Write out every line below again exactly as it stands, skipping each image.

******************************

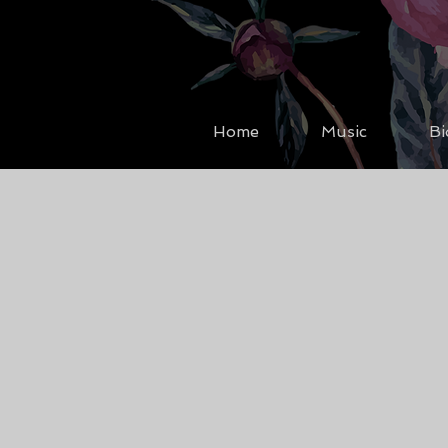
Home
Music
Bi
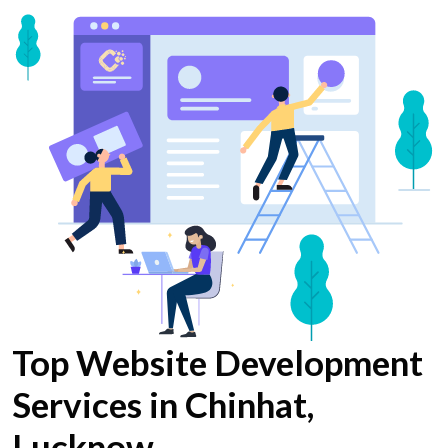
Top Website Development
Services in Chinhat,
Lucknow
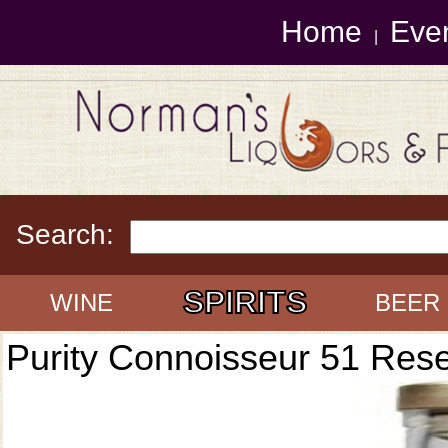
Home
Eve
|
Search:
SPIRITS
WINE
BEER
Purity Connoisseur 51 Res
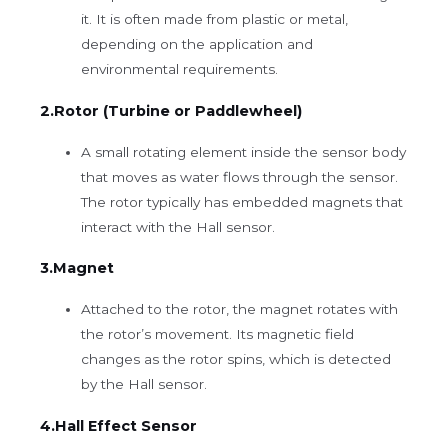
it. It is often made from plastic or metal,
depending on the application and
environmental requirements.
2.Rotor (Turbine or Paddlewheel)
A small rotating element inside the sensor body
that moves as water flows through the sensor.
The rotor typically has embedded magnets that
interact with the Hall sensor.
3.Magnet
Attached to the rotor, the magnet rotates with
the rotor’s movement. Its magnetic field
changes as the rotor spins, which is detected
by the Hall sensor.
4.Hall Effect Sensor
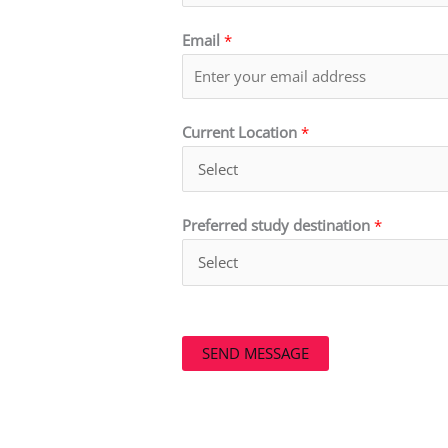
Email
*
Current Location
*
Preferred study destination
*
SEND MESSAGE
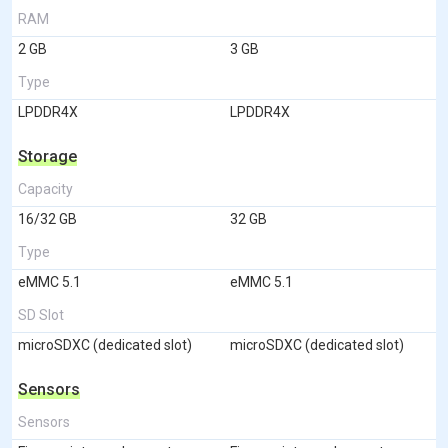
RAM
2 GB
3 GB
Type
LPDDR4X
LPDDR4X
Storage
Capacity
16/32 GB
32 GB
Type
eMMC 5.1
eMMC 5.1
SD Slot
microSDXC (dedicated slot)
microSDXC (dedicated slot)
Sensors
Sensors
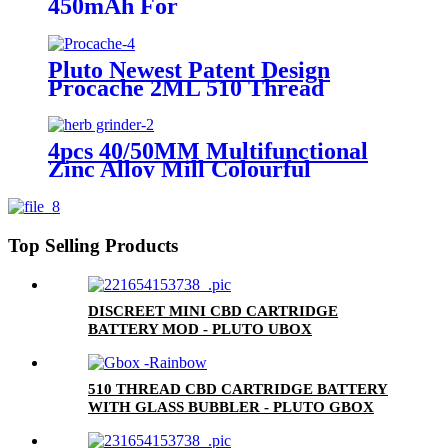
450mAh For
0.5ml/1.0ml/2.0ml/3.0ml
Cartridge
Pluto Newest Patent Design
Procache 2ML 510 Thread
Cartridge Battery With Glass
Bubbler
4pcs 40/50MM Multifunctional
Zinc Alloy Mill Colourful
Grinder Spice Grinder Herb
Grinder
Top Selling Products
DISCREET MINI CBD CARTRIDGE
BATTERY MOD - PLUTO UBOX
510 THREAD CBD CARTRIDGE BATTERY
WITH GLASS BUBBLER - PLUTO GBOX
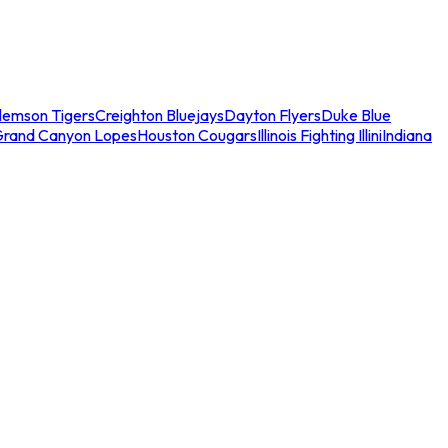
lemson Tigers
Creighton Bluejays
Dayton Flyers
Duke Blue
Grand Canyon Lopes
Houston Cougars
Illinois Fighting Illini
Indiana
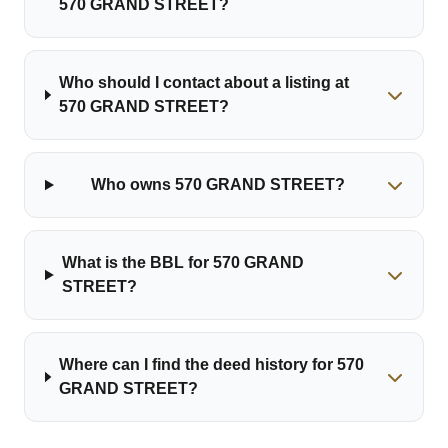
570 GRAND STREET?
Who should I contact about a listing at
570 GRAND STREET?
Who owns 570 GRAND STREET?
What is the BBL for 570 GRAND
STREET?
Where can I find the deed history for 570
GRAND STREET?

******************************

Response for this exercise —
Home
Music
Bi
Top Website Development
Services in Chinhat,
Lucknow
Home
Eve
|
Search:
SPIRITS
WINE
BEER
Purity Connoisseur 51 Res
it. It is often made from plastic or metal,
depending on the application and
environmental requirements.
2.Rotor (Turbine or Paddlewheel)
A small rotating element inside the sensor body
that moves as water flows through the sensor.
The rotor typically has embedded magnets that
interact with the Hall sensor.
3.Magnet
Attached to the rotor, the magnet rotates with
the rotor’s movement. Its magnetic field
changes as the rotor spins, which is detected
by the Hall sensor.
4.Hall Effect Sensor
Email
*
Current Location
*
Preferred study destination
*
SEND MESSAGE
RAM
2 GB
3 GB
Type
LPDDR4X
LPDDR4X
Storage
Capacity
16/32 GB
32 GB
Type
eMMC 5.1
eMMC 5.1
SD Slot
microSDXC (dedicated slot)
microSDXC (dedicated slot)
Sensors
Sensors
450mAh For
0.5ml/1.0ml/2.0ml/3.0ml
Cartridge
Pluto Newest Patent Design
Procache 2ML 510 Thread
Cartridge Battery With Glass
Bubbler
4pcs 40/50MM Multifunctional
Zinc Alloy Mill Colourful
Grinder Spice Grinder Herb
Grinder
Top Selling Products
DISCREET MINI CBD CARTRIDGE
BATTERY MOD - PLUTO UBOX
510 THREAD CBD CARTRIDGE BATTERY
WITH GLASS BUBBLER - PLUTO GBOX
lemson Tigers
Creighton Bluejays
Dayton Flyers
Duke Blue
Grand Canyon Lopes
Houston Cougars
Illinois Fighting Illini
Indiana
570 GRAND STREET?
Who should I contact about a listing at
570 GRAND STREET?
Who owns 570 GRAND STREET?
What is the BBL for 570 GRAND
STREET?
Where can I find the deed history for 570
GRAND STREET?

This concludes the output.